「茨木のり子さんの詩に「倚(よ)りかからず」というものがあります。1926年(昭和元年)生まれの老年期を迎えた茨木さんは、まわりへの投げかけと同時に内側への決意のようなものをうたっています。
自立とは何でしょうか。介護する私たちは、自分自身の物差しに人を合わそうとしてはいないでしょうか。
ある特別養護老人ホームでのことです。ふたりの車いすの女性が食堂に座っておられました。Aさんは、「私は、今まで一生懸命子供たちを育ててきた。何も悪いことなどしていないのに、なぜこんなところに居なければならないのか」と、一日中泣いたり怒ったり自分のおかれた境遇にたいへん苦しんでおられました。ところが、少し離れた場所に席をもつBさんは、Aさんよりもずっと身体的に悪く、車いすにやっとへばりついているような人でしたが、いつも微笑みを絶やさず、介護する職員や周りのお年よりに感謝の言葉をかけておられました。ある日、Bさんがうつむいてじっとしておられるので、職員が心配になって覗いてみると、静かに感謝のお祈りをされていたのでした。

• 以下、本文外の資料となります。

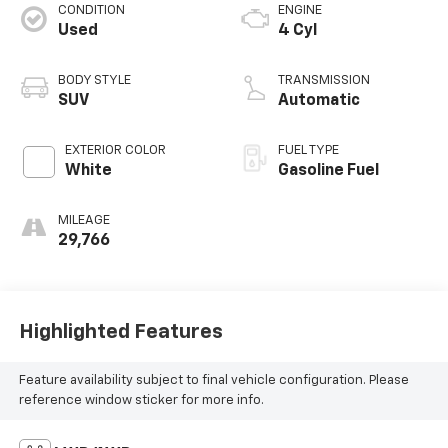
CONDITION
ENGINE
Used
4 Cyl
BODY STYLE
TRANSMISSION
SUV
Automatic
EXTERIOR COLOR
FUEL TYPE
White
Gasoline Fuel
MILEAGE
29,766
Highlighted Features
Feature availability subject to final vehicle configuration. Please
reference window sticker for more info.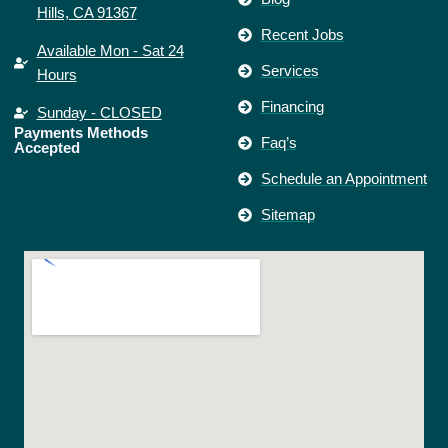
Hills, CA 91367
Recent Jobs
Available Mon - Sat 24
Services
Hours
Financing
Sunday - CLOSED
Payments Methods
Faq’s
Accepted
Schedule an Appointment
Sitemap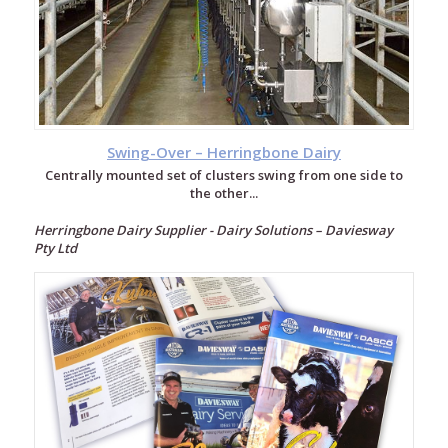
Swing-Over – Herringbone Dairy
Centrally mounted set of clusters swing from one side to
the other...
Herringbone Dairy Supplier - Dairy Solutions – Daviesway
Pty Ltd
Milking
Systems
Rotary
Dairy
Herringbone
Dairy
Double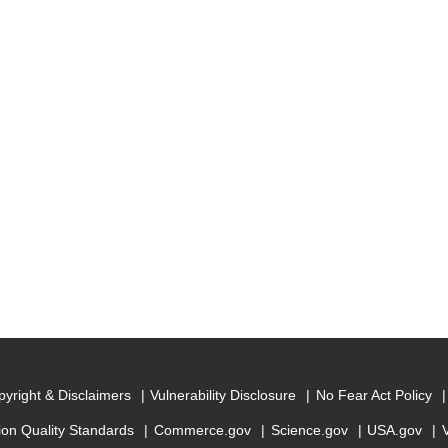
yright & Disclaimers
Vulnerability Disclosure
No Fear Act Policy
ion Quality Standards
Commerce.gov
Science.gov
USA.gov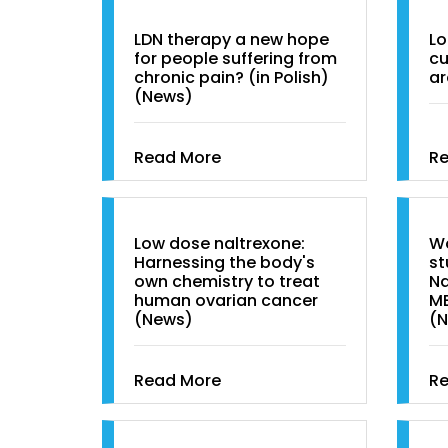
LDN therapy a new hope
Lo
for people suffering from
cu
chronic pain? (in Polish)
ar
(News)
Read More
R
Low dose naltrexone:
Wo
Harnessing the body's
st
own chemistry to treat
Na
human ovarian cancer
M
(News)
(
Read More
R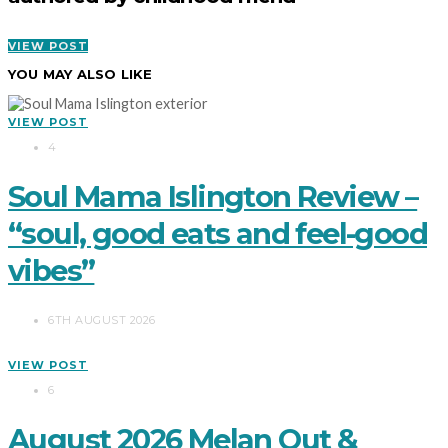
VIEW POST
YOU MAY ALSO LIKE
VIEW POST
4
Soul Mama Islington Review –
“soul, good eats and feel-good
vibes”
6TH AUGUST 2026
VIEW POST
6
August 2026 Melan Out &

介護保険では、自立という言葉がひとり歩きしているように思えます。寝たきりの人が起きられるようになったとか、おむつがはずれたとか、閉じこもりの人が外に出られるようになったとか、そんなことをだけ自立として評価していないでしょうか。AさんやBさんをみる限り、 身体が衰えても、本当の幸せは精神的な自立⇒自律なのだと思えます。
孔子の論語には「老い」を「七十にして心の欲するところに従いて矩(のり)を踰(こ)えず」とあり、生理的には節度を失うような行動が出来なくなったが、しかし、心の求めているものがなお在るということが解ります。そう考えると、例えば家事援助で、掃除・洗濯・調理の、訪問介護計画においてのケア手順書(指示書)は、その人のそれらへの営みへの価値観を大切に作成されるものでなくてはならないと思います。人の思いに寄り添えること、それが訪問介護の深さにつながるもの、そして選ばれる事業所の第一の条件です。
茨木のり子さんはこんなことも言っています。
『苦しみに負けて/哀しみにひしがれて/とげとげのサボテンと化してしまうのは/ごめんである(「苦しみの日々 哀しみの日々」より一部引用)』と。
茨木 のり子 (いばらぎ のりこ、1926年6月12日 - 2006年2月19日)
本名、三浦 のり子(みうら のりこ)。
同人誌『櫂』を創刊し、戦後詩を牽引した日本を代表する女性詩人。童話作家、エッセイスト、脚本家でもある。主な詩集に『鎮魂歌』、『自分の感受性くらい』、『見えない配達夫』などがある。